What is expected:
Say how many of the lines below include the word "based", and write nothing else.
════════════════════
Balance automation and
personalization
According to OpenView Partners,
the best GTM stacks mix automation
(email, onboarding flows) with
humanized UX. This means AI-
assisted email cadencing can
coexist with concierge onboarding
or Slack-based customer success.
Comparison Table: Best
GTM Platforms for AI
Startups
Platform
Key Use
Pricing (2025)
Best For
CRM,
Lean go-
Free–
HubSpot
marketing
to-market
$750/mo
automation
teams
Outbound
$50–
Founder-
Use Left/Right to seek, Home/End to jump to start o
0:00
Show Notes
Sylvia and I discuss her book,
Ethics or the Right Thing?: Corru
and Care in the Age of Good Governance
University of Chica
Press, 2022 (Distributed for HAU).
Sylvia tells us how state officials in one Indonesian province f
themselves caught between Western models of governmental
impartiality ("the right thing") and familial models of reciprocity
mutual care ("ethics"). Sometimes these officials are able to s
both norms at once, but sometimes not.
════════════════════
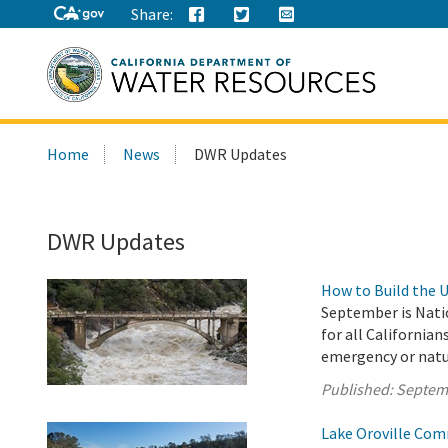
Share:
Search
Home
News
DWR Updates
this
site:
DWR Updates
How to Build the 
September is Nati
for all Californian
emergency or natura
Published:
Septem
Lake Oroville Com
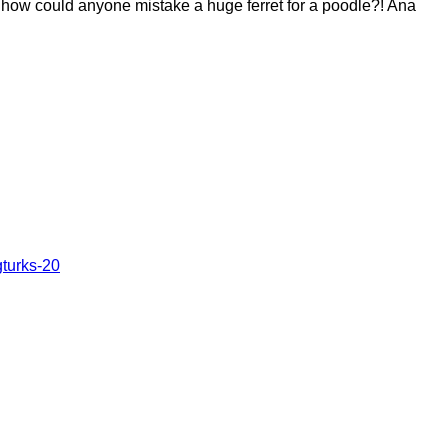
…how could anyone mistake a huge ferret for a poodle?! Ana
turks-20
════════════════════
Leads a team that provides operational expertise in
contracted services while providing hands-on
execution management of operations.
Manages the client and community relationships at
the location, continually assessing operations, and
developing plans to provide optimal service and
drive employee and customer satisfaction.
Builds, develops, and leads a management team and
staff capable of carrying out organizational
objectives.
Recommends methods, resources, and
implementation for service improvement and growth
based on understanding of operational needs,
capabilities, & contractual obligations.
════════════════════
Response box:
2